第3話 ここはどこ?


次に目が覚めた時、私は見知らぬ、質素な部屋にいた。

確か男に愛莉珠が倒されて、それに怒ってたら…その後どうなったんだか。記憶が朧げだ。


そういえば、愛莉珠はどうなったのだろうか。

私はいつもの癖でポケットからスマホを出そうとしたが、スマホがない。と言うより、服が変わっている。

先程まで制服でいたはずなのに、何故か黒のワンピースを着ている。ポケットもない。

没収、されたのだろうか。

これでは愛莉珠と連絡が取れない。でも、きっと愛莉珠はもっと不安な気持ちでいるだろう。私が、強くいなければならない。

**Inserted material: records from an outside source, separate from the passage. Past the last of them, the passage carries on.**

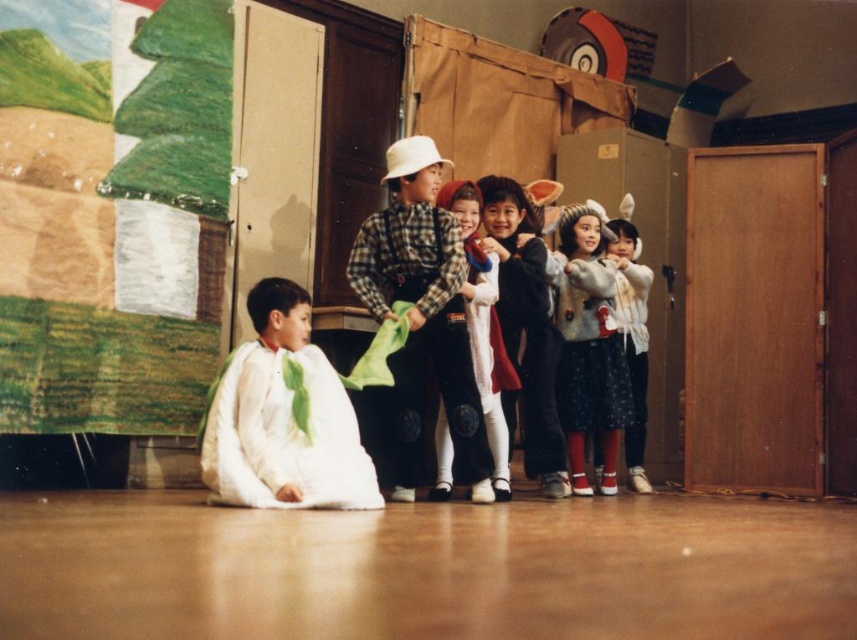 Question: Which of the following is the closest to the observer?

Choices:
 (A) fluffy white sweater at center
 (B) checkered fabric shirt at center
 (C) fuzzy gray sweater at center
 (D) green fabric tie at lower center

Answer: (D)

Question: From the image, what is the correct spatial relationship of white matte/soft fabric at lower left in relation to fluffy white sweater at center?

Choices:
 (A) right
 (B) left

Answer: (B)

Question: Which object is the farthest from the green fabric tie at lower center?

Choices:
 (A) fluffy white sweater at center
 (B) fuzzy gray sweater at center
 (C) white matte/soft fabric at lower left

Answer: (B)

Question: Among these points, which one is farthest from the camera?

Choices:
 (A) (631, 412)
 (B) (285, 356)
 (C) (355, 282)

Answer: (A)

Question: Is checkered fabric shirt at center thinner than green fabric tie at lower center?

Choices:
 (A) yes
 (B) no

Answer: (B)

Question: Can you confirm if fuzzy gray sweater at center is positioned below green fabric tie at lower center?

Choices:
 (A) no
 (B) yes

Answer: (A) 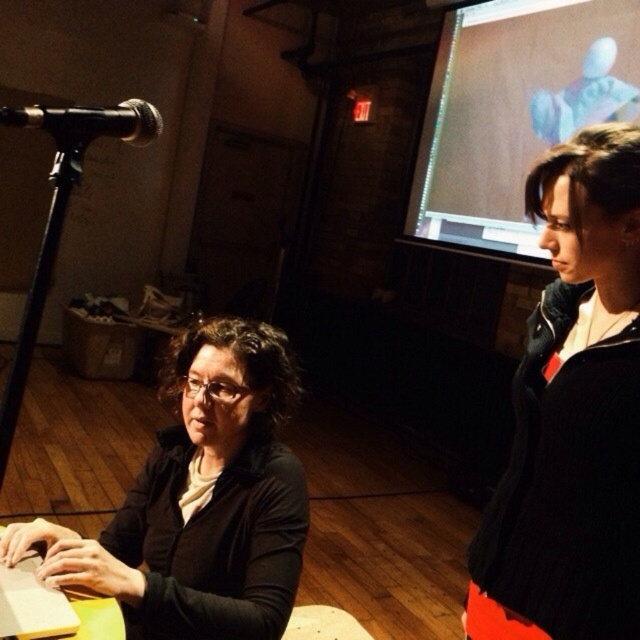 Which is in front, point (116, 134) or point (65, 612)?

Positioned in front is point (65, 612).

Between black metallic microphone at left and wooden laptop at lower left, which one appears on the left side from the viewer's perspective?

wooden laptop at lower left

Describe the element at coordinates (90, 122) in the screenshot. I see `black metallic microphone at left` at that location.

Where is `black metallic microphone at left`? This screenshot has height=640, width=640. black metallic microphone at left is located at coordinates point(90,122).

How much distance is there between matte black sweater at lower left and black metallic microphone at left?

They are 63.19 centimeters apart.

Identify the location of matte black sweater at lower left. (200, 500).

Between black knit sweater at upper right and matte brown screen at upper right, which one is positioned lower?

black knit sweater at upper right is below.

Is black knit sweater at upper right to the right of matte brown screen at upper right from the viewer's perspective?

Incorrect, black knit sweater at upper right is not on the right side of matte brown screen at upper right.

The height and width of the screenshot is (640, 640). Find the location of `black knit sweater at upper right`. black knit sweater at upper right is located at coordinates (576, 406).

1度、深呼吸をして落ち着いてから、この質素な部屋の中を見てみる事にした。


私が今横になっているのは、簡易的なベットみたいだ。フレームも鉄のようなものでできている。

そして横にあるのが学校でもよく見る折りたたみ式の長テーブルとパイプ椅子だ。

長テーブルの上には、なにか木の箱のようなものが置いてあった。

「…あの箱の中身には何が入ってるんだろう…」


私は気になって、ベットから降り、机の前に立ち、箱を手に取った。

別に開けるなとも書いていないし、開けてはダメ、ということではないだろう。

私は、木の箱の蓋を開けた。


「…え?」


中には、銃とナイフが一つずつ、入っていた。

私は恐ろしくなり、蓋を閉めた。


「はぁっはあっ……う、嘘でしょ。銃刀法違反で逮捕よ…こんなの持ってたら…」


私がそう呟いた時、天井にあったスピーカーから、さっき私達が会ったあの男の声がした。


「麗凛様、目をお覚ましのようで。」

「な、なんなの…こっちの声も聞こえているの…???」

「えぇ、もちろんでございます。ですがご安心を。ここに来た方は皆、貴方のような反応をします。」

正直、皆同じ反応をするから安心、とは思えなかった。とにかく、なんで自分は今こんな状況に置かれているのかを聞くことにした。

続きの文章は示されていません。